Foto: Borges Nhamire
4 de junho de 2018
Ainda se "festejava" os avanços na investigação das autoridades, e consequente abate dos suspeitos quando, a 4 e 7 de junho, se registaram novos incêndios nas aldeias de Naunde e Namaluco. Sete pessoas morreram e quatro ficaram feridas. Foram ainda destruídas 164 casas e quatro viaturas. O mesmo cenário voltou a repetir-se a 22 de junho: um novo ataque na aldeia de Maganja matou cinco pessoas.
Foto: Privat
29 de junho de 2018
Fortemente criticado por não se ter ainda pronunciado acerca dos ataques, o Presidente moçambicano Filipe Nyusi resolve fazê-lo, em Palma, perante um mar de gente. Oito meses e 33 mortos [25 vítimas dos ataques e oito supostos atacantes] depois... Em Cabo Delgado, Nyusi prometeu proteção aos cidadãos e convidou os atacantes a dialogar consigo, de forma a resolver as suas "insatisfações".
Foto: privat
Agosto de 2018
Depois de, em julho, um novo ataque à aldeia de Macanca - Nhica do Rovuma, em Palma, ter feito mais quatro mortos, Filipe Nyusi desafiou, a 16 de agosto, os oficiais promovidos no exército, por indicação da RENAMO, a usarem a sua experiência no combate contra estes grupos armados que, mais tarde, a 24 do mesmo mês, tirariam a vida a mais duas pessoas, na aldeia de Cobre, distrito de Macomia.

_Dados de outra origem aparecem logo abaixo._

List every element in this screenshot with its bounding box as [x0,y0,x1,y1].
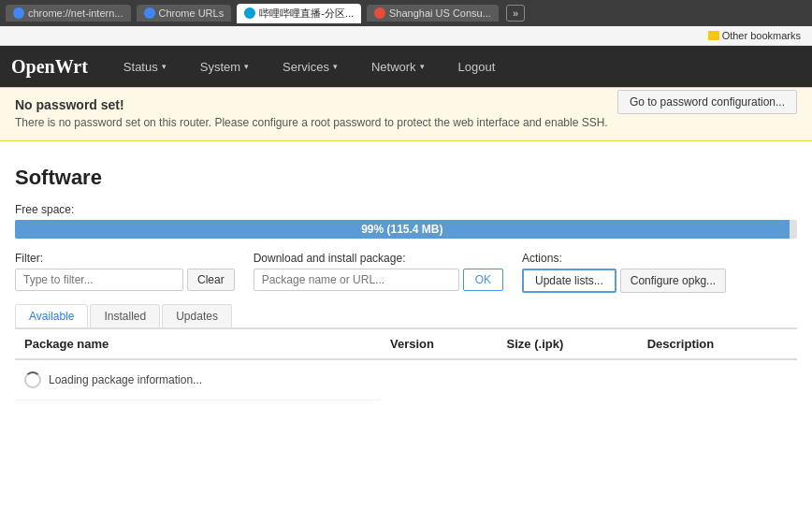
tab-available[interactable]: Available [15,304,88,327]
other-bookmarks[interactable]: Other bookmarks [704,28,805,43]
loading-text: Loading package information... [49,373,202,386]
free-space-bar: 99% (115.4 MB) [15,220,797,239]
more-tabs-button[interactable]: » [506,5,525,22]
filter-controls: Clear [15,269,235,291]
download-controls: OK [254,269,503,291]
page-title: Software [15,166,797,190]
tab-4[interactable]: Shanghai US Consu... [367,5,499,22]
package-input[interactable] [254,269,459,291]
tab-2[interactable]: Chrome URLs [137,5,232,22]
filter-group: Filter: Clear [15,252,235,291]
update-lists-button[interactable]: Update lists... [522,269,616,293]
nav-services-arrow: ▾ [333,62,338,71]
tab-1-favicon [13,7,24,19]
tab-4-label: Shanghai US Consu... [389,7,491,19]
download-label: Download and install package: [254,252,503,265]
col-description: Description [638,329,797,360]
table-header-row: Package name Version Size (.ipk) Descrip… [15,329,797,360]
nav-status[interactable]: Status ▾ [116,51,174,83]
tab-4-favicon [374,7,385,19]
nav-network-arrow: ▾ [420,62,425,71]
filter-input[interactable] [15,269,183,291]
package-table: Package name Version Size (.ipk) Descrip… [15,328,797,400]
warning-text: There is no password set on this router.… [15,116,797,129]
free-space-label: Free space: [15,203,797,216]
ok-button[interactable]: OK [463,269,503,291]
col-package-name: Package name [15,329,381,360]
nav-logout[interactable]: Logout [451,51,503,83]
progress-bar-fill: 99% (115.4 MB) [15,220,790,239]
main-nav: OpenWrt Status ▾ System ▾ Services ▾ Net… [0,46,812,87]
tab-3[interactable]: 哔哩哔哩直播-分区... [237,4,361,23]
filter-label: Filter: [15,252,235,265]
tab-2-label: Chrome URLs [159,7,225,19]
tab-installed[interactable]: Installed [90,304,160,327]
tab-1-label: chrome://net-intern... [28,7,123,19]
nav-network[interactable]: Network ▾ [364,51,432,83]
tab-1[interactable]: chrome://net-intern... [6,5,131,22]
configure-opkg-button[interactable]: Configure opkg... [620,269,726,293]
actions-buttons: Update lists... Configure opkg... [522,269,726,293]
main-content: Software Free space: 99% (115.4 MB) Filt… [0,156,812,410]
tab-2-favicon [144,7,155,19]
tab-updates[interactable]: Updates [162,304,232,327]
controls-row: Filter: Clear Download and install packa… [15,252,797,293]
bookmarks-bar: Other bookmarks [0,26,812,46]
col-version: Version [381,329,498,360]
tab-3-favicon [244,7,255,19]
loading-spinner [24,371,41,388]
download-group: Download and install package: OK [254,252,503,291]
nav-system-arrow: ▾ [244,62,249,71]
nav-system[interactable]: System ▾ [193,51,256,83]
package-tabs: Available Installed Updates [15,304,797,328]
actions-label: Actions: [522,252,726,265]
other-bookmarks-label: Other bookmarks [722,30,801,41]
nav-services[interactable]: Services ▾ [275,51,345,83]
go-to-password-button[interactable]: Go to password configuration... [617,90,797,114]
clear-button[interactable]: Clear [187,269,235,291]
col-size: Size (.ipk) [498,329,638,360]
actions-group: Actions: Update lists... Configure opkg.… [522,252,726,293]
loading-row: Loading package information... [15,359,797,400]
nav-status-arrow: ▾ [162,62,167,71]
browser-tab-bar: chrome://net-intern... Chrome URLs 哔哩哔哩直… [0,0,812,26]
bookmark-folder-icon [708,31,719,40]
openwrt-logo: OpenWrt [11,56,88,78]
tab-3-label: 哔哩哔哩直播-分区... [259,7,354,21]
warning-banner: Go to password configuration... No passw… [0,87,812,141]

Foto: Jinty Jackson/AFP/Getty Images
Setembro de 2018
Setembro de 2018 voltava a ser um mês negro no norte de Moçambique. Ataques nas aldeias de Mocímboa da Praia, Ntoni e Ilala, em Macomia, deixaram pelo menos 15 mortos e dezenas de casas destruídas. No final do mês, o ministro da Defesa, Atanásio Mtumuke, afirmou que os homens armados responsáveis pelos ataques seriam "jovens expulsos de casa pelos pais".
Foto: Privat
Outubro de 2018
Um ano após o início dos ataques em Cabo Delgado, a polícia informou que os mais de 40 ataques ocorridos, haviam feito 90 mortos, 67 feridos e destruído milhares de casas. Foi também por esta altura que Filipe Nyusi anunciou a detenção de um cidadão estrangeiro suspeito de recrutar jovens para atacar as aldeias. No final do mês, começaram a ser julgados 180 suspeitos de envolvimento nos ataques.
Foto: privat
Novembro de 2018
Novos relatos de mortes macabras surgem na imprensa. Seis pessoas foram encontradas mortas com sinais de agressão com catana na aldeia de Pundanhar, em Palma. Dias depois, o cenário repetiu-se nas aldeias de Chicuaia Velha, Lukwamba e Litingina, distrito de Nangade. Balanço: 11 mortos. Em Pemba, o embaixador da União Europeia oferecia ajuda ao país.
Foto: Privat
6 de dezembro de 2018
A população do distrito de Nangade terá feito justiça pelas próprias mãos e morto três homens envolvidos nos ataques. Na altura, à DW, David Machimbuko, administrador do distrito de Palma, deu conta que "depois de um ataque, a população insurgiu-se e acabou por atingir alguns deles". Entretanto, o Ministério Público juntou mais nomes à lista dos arguidos neste caso. Entre eles está Andre Hanekom.
Foto: DW/N. Issufo
16 de dezembro de 2018
A 16 de dezembro, e após mais um ataque armado no distrito de Palma, que matou seis pessoas, entre as quais uma criança, Moçambique e Tanzânia anunciaram uma união de esforços no combate aos crimes transfronteiriços. 2018 chegava assim ao fim sem uma solução à vista para os ataques que já haviam feito, pelo menos, 115 mortos. O julgamento dos já acusados de envolvimento nos ataques continua.
Foto: privat
Janeiro de 2019
O novo ano não começou da melhor forma. Sete pessoas morreram quando um grupo armado intercetou uma carrinha de caixa aberta que transportava passageiros entre Palma e Mpundanhar. Na semana seguinte, outras sete pessoas foram assassinadas a tiro no Posto Administrativo de Ulumbi. Um comerciante foi ainda decapitado em Maganja, distrito de Palma, no passado dia 20.